ANADİL ANAVATAN DEĞİLSE

Göçmenlik ve göçmenliğin doğurduğu yeni durumlar bizi yer yer tahmin edemeyeceğimiz soru(n)larla karşı karşıya getirdi. Örneğin Almanya’da çocukların dil yeterliliğini sağlamak için bazı aileler çocuklarıyla, kendileri için yabancı bir dil olan Almanca konuşmaya başladı. Anne-babalar bir yandan kendilerini yurtlarında hissetmezken, diğer yandan eğitim dilini, yani ikinci dili anadilmişçesine çocuklarına aktardıklarında, çoğu kez pedagojik doğru adına ebeveyn-çocuk ilişkisinde duygusal bir yabancılık oluşabiliyor. Bebeğin yaşadıklarını bebeğe tercüme eden ve bunu adlandırarak bebeğin kendisini tanımasını sağlayan anne-baba, konuştuğu dili de tercüme etmek, tercüme edilen bir dilde çocuğuyla hakiki bir ilişki kurmayı denemek durumunda kalıyor. Duygusal sıcaklık tercüme edilmiş bir sıcaklık, hakiki gibi görünen ilişki de yapay bir pedagojik ilişki halini alıyor; mantıklı ve doğru bildiğimiz konuların duygusal alanda karşılığı ve tercümesi farklıdır çünkü.

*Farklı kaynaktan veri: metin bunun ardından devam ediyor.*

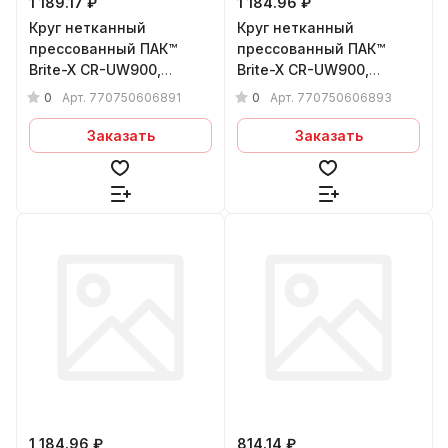
1 189.17 ₽
1 184.96 ₽
Круг нетканный
Круг нетканный
прессованный ПАК™
прессованный ПАК™
Brite-X CR-UW900,
Brite-X CR-UW900,
Сeramic, Ø75х6x6 мм,
Сeramic, Ø75х6x6 мм, 8C
0
0
Арт.
770750606891
Арт.
770750606893
8CxCRS
MED
Заказать
Заказать
1 184.96 ₽
814.14 ₽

Psikolojinin anlamı, psiko (ruh) logo (mantık). Ruhsal mantık çoğu kez başka, farklı bir mantıkla işliyor. Mantıklı olanın, pedagojik olanın psikolojide (ruhsal mantık) karşılığı farklı olabiliyor. Ana dilini terk eden ve çocuğuyla yabancı ikincil bir dilde ilişki kuran ebeveyn, dolaylı olarak kendi dilini ve kültürünü de değersiz kılıyor ve en azından ikinci dil kadar değerli bulmadığı mesajını veriyor. Aynısını bir Tatar, bir Laz ebeveynde de gözlemleyebiliriz. Hatta Kürtlerin anadil kavgaları, bu değersizleştirmeye karşı bir direnme olarak da algılanabilir. Yabancı dil konusunda sık sık dile getirilen bir şey vardır: “Bir lisan bir insan!” Bu, her dil için değil, sadece değerli sayılan diller için (Türkçe, İngilizce, Almanca) geçerlidir. İstanbul’da bir Türk’ün Zazaca kursuna gitmesinin sadece egzotik bir karşılığı var. Dominant kültürün kültürler hiyerarşisi kurma, bazı dilleri değerli, bazılarını ise değersiz ilan etme, tanımlama gücü var. İşte bu güç sorgulanmalı diye düşünüyorum.